Are they saying that a dog can actually smell DVDs? That's insane!


----------



## waynebtx (Dec 24, 2006)

Stuart Sweet said:


> Are they saying that a dog can actually smell DVDs? That's insane!


Yep that what they say.


----------



## pfp (Apr 28, 2009)

> Paddy was given to Malaysia by the MPA to help close down piracy syndicates who churn out vast quantities of illegal DVDs.
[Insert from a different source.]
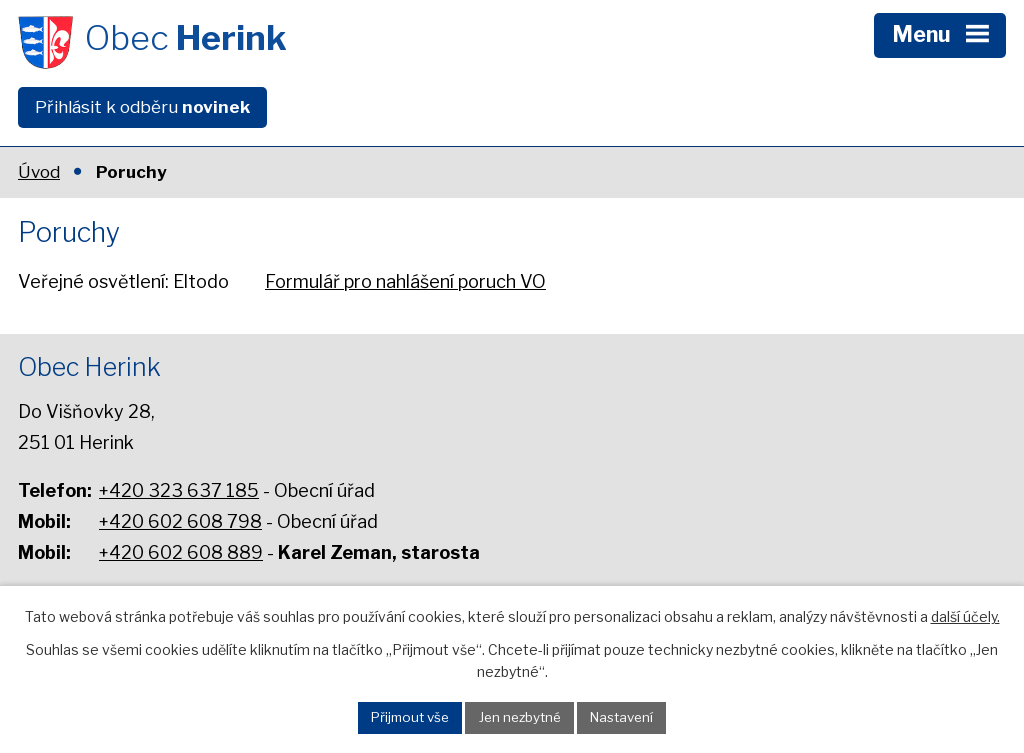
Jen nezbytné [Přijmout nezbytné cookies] (520, 717)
The dog is specially trained to detect chemicals in the discs.


That is rather cool.


----------



## Mertzen (Dec 8, 2006)

Let's hope they're all copies of Paul Blart: Mall Cop.


----------



## bobukcat (Dec 20, 2005)

Mertzen said:


> Let's hope they're all copies of Paul Blart: Mall Cop.


That would explain how the dog could smell them! :grin:


----------



## jodyguercio (Aug 16, 2007)

Mertzen said:


> Let's hope they're all copies of Paul Blart: Mall Cop.





bobukcat said:


> That would explain how the dog could smell them! :grin:


I'm just going out on a limb here, neither of you would recommend this film even to a death row inmate as cruel and unusual punishment? :lol::lol:


----------



## SDizzle (Jan 1, 2007)

Mertzen said:


> Let's hope they're all copies of Paul Blart: Mall Cop.


Nobody in their right mind would waste blank DVDs to burn copies of this pile of crap movie.:lol::lol:


----------



## willc (Apr 26, 2008)

Pirates just need to put a few big stacks of blank DVD's around town and that should take care of the dog. :lol:


----------



## machavez00 (Nov 2, 2006)

There allegedly was a bounty placed on Lucky and Flo, the original DVD sniffing dogs.


----------